How do I keep my lemon cake moist for days?

The key is to not overbake and to add the glaze while the cake is still warm. This allows the glaze to soak into the crumb, locking in moisture. Store the cooled cake in an airtight container at room temperature or refrigerate if your kitchen is humid.

Can I use bottled lemon juice instead of fresh?

Technically yes, but fresh lemon juice gives a brighter, more vibrant flavor. Bottled lemon juice often has preservatives that can dull the final taste. For best results in Paul Hollywood’s One-Bowl Lemon Dessert, stick with fresh-squeezed.

Can this recipe be made gluten-free?

Absolutely. Swap the all-purpose flour for a 1:1 gluten-free flour blend with xanthan gum. It works wonderfully and still yields a light, tender crumb.

Why did my lemon glaze soak in completely?

That’s normal—and actually preferred. The glaze is meant to seep into the warm cake, enhancing flavor and creating a glossy top layer. If you want a thicker topping, let the cake cool more before glazing.

Can I make this into muffins or cupcakes?

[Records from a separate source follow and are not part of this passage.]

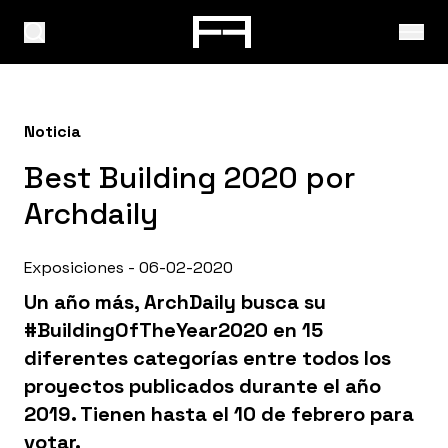
Noticia
Best Building 2020 por
Archdaily
Exposiciones - 06-02-2020
Un año más, ArchDaily busca su
#BuildingOfTheYear2020 en 15
diferentes categorías entre todos los
proyectos publicados durante el año
2019. Tienen hasta el 10 de febrero para
votar.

Yes! This batter works well in muffin tins. Just adjust the baking time to around 18–20 minutes. Test with a toothpick for doneness.

How can I balance the tartness of the lemon glaze?

If your lemons are especially sour, you can add a teaspoon of honey or maple syrup to the glaze. This keeps the tang but adds a subtle sweetness to mellow it out.

Conclusion

Paul Hollywood’s One-Bowl Lemon Dessert is more than a quick and easy lemon drizzle cake—it’s comfort baked into every bite. With one bowl, a few fresh ingredients, and a splash of lemon zest, you can bring bright, nostalgic flavor to your table in under an hour. Whether you serve it as a weeknight treat, a brunch centerpiece, or a make-ahead dessert for guests, it always delivers. From classic bakes to creative variations, this is the kind of recipe you’ll return to again and again.